**RECORDS SHOWN**
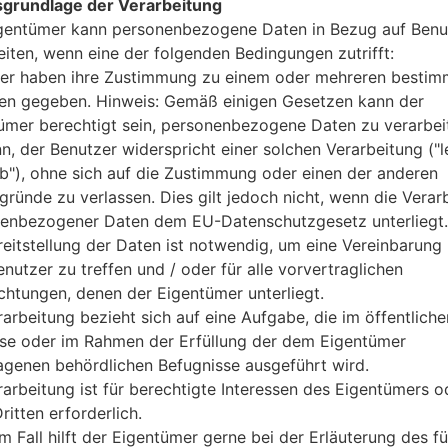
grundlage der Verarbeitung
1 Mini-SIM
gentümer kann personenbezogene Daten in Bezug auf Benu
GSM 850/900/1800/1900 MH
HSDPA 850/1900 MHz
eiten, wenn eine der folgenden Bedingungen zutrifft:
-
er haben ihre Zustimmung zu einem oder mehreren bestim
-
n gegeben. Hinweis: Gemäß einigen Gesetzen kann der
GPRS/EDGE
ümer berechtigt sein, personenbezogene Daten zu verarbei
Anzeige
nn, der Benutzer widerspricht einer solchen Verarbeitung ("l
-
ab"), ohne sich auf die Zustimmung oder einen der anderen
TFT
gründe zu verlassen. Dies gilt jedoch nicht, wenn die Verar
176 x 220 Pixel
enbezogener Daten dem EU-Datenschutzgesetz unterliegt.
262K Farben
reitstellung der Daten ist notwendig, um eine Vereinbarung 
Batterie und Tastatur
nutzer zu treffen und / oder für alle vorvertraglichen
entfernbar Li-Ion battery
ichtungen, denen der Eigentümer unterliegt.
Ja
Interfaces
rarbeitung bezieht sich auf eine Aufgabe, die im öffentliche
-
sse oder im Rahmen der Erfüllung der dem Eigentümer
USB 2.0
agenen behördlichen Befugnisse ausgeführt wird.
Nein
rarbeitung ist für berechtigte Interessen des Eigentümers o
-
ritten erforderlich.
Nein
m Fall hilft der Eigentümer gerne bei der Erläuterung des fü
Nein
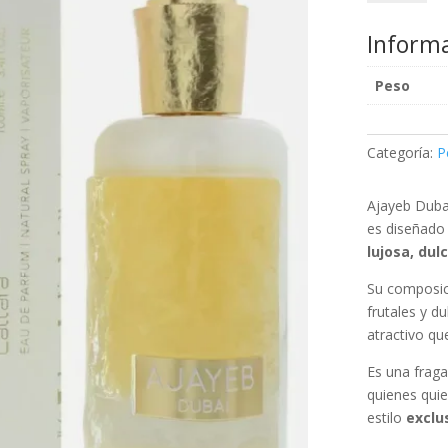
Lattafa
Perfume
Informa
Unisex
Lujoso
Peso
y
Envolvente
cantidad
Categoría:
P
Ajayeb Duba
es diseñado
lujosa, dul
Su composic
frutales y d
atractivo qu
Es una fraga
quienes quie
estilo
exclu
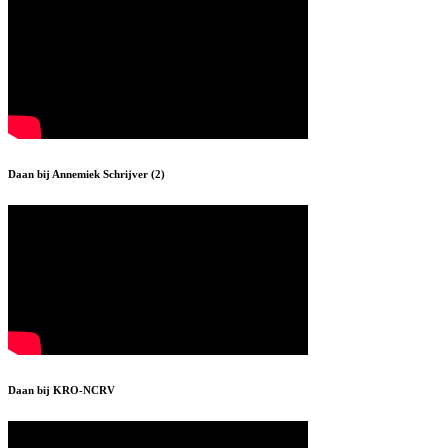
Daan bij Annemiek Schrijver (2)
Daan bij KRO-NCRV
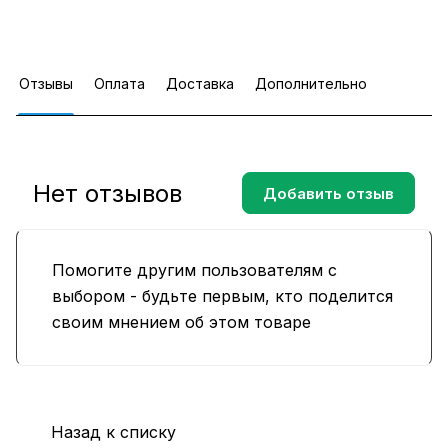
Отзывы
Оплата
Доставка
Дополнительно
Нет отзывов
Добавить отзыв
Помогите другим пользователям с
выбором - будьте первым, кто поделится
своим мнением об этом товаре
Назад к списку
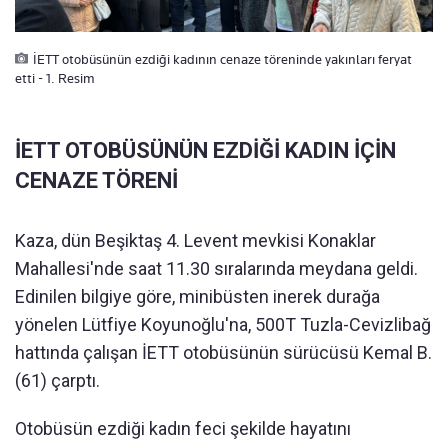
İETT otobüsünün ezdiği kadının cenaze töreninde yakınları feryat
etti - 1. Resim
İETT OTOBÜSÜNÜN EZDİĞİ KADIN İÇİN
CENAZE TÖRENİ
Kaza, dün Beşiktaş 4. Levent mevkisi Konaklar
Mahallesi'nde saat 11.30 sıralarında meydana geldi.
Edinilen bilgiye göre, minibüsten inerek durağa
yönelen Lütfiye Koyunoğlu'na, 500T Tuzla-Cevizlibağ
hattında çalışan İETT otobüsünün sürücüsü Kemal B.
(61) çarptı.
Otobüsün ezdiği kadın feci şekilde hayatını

**PROBLEM**
Give the records back verbatim, pictures excluded.

**WRITTEN SOLUTION**
grundlage der Verarbeitung
1 Mini-SIM
gentümer kann personenbezogene Daten in Bezug auf Benu
GSM 850/900/1800/1900 MH
HSDPA 850/1900 MHz
eiten, wenn eine der folgenden Bedingungen zutrifft:
-
er haben ihre Zustimmung zu einem oder mehreren bestim
-
n gegeben. Hinweis: Gemäß einigen Gesetzen kann der
GPRS/EDGE
ümer berechtigt sein, personenbezogene Daten zu verarbei
Anzeige
nn, der Benutzer widerspricht einer solchen Verarbeitung ("l
-
ab"), ohne sich auf die Zustimmung oder einen der anderen
TFT
gründe zu verlassen. Dies gilt jedoch nicht, wenn die Verar
176 x 220 Pixel
enbezogener Daten dem EU-Datenschutzgesetz unterliegt.
262K Farben
reitstellung der Daten ist notwendig, um eine Vereinbarung 
Batterie und Tastatur
nutzer zu treffen und / oder für alle vorvertraglichen
entfernbar Li-Ion battery
ichtungen, denen der Eigentümer unterliegt.
Ja
Interfaces
rarbeitung bezieht sich auf eine Aufgabe, die im öffentliche
-
sse oder im Rahmen der Erfüllung der dem Eigentümer
USB 2.0
agenen behördlichen Befugnisse ausgeführt wird.
Nein
rarbeitung ist für berechtigte Interessen des Eigentümers o
-
ritten erforderlich.
Nein
m Fall hilft der Eigentümer gerne bei der Erläuterung des fü
Nein
Lattafa
Perfume
Informa
Unisex
Lujoso
Peso
y
Envolvente
cantidad
Categoría:
P
Ajayeb Duba
es diseñado
lujosa, dul
Su composic
frutales y d
atractivo qu
Es una fraga
quienes quie
estilo
exclu
Daan bij Annemiek Schrijver (2)
Daan bij KRO-NCRV
Отзывы
Оплата
Доставка
Дополнительно
Нет отзывов
Добавить отзыв
Помогите другим пользователям с
выбором - будьте первым, кто поделится
своим мнением об этом товаре
Назад к списку
İETT otobüsünün ezdiği kadının cenaze töreninde yakınları feryat
etti - 1. Resim
İETT OTOBÜSÜNÜN EZDİĞİ KADIN İÇİN
CENAZE TÖRENİ
Kaza, dün Beşiktaş 4. Levent mevkisi Konaklar
Mahallesi'nde saat 11.30 sıralarında meydana geldi.
Edinilen bilgiye göre, minibüsten inerek durağa
yönelen Lütfiye Koyunoğlu'na, 500T Tuzla-Cevizlibağ
hattında çalışan İETT otobüsünün sürücüsü Kemal B.
(61) çarptı.
Otobüsün ezdiği kadın feci şekilde hayatını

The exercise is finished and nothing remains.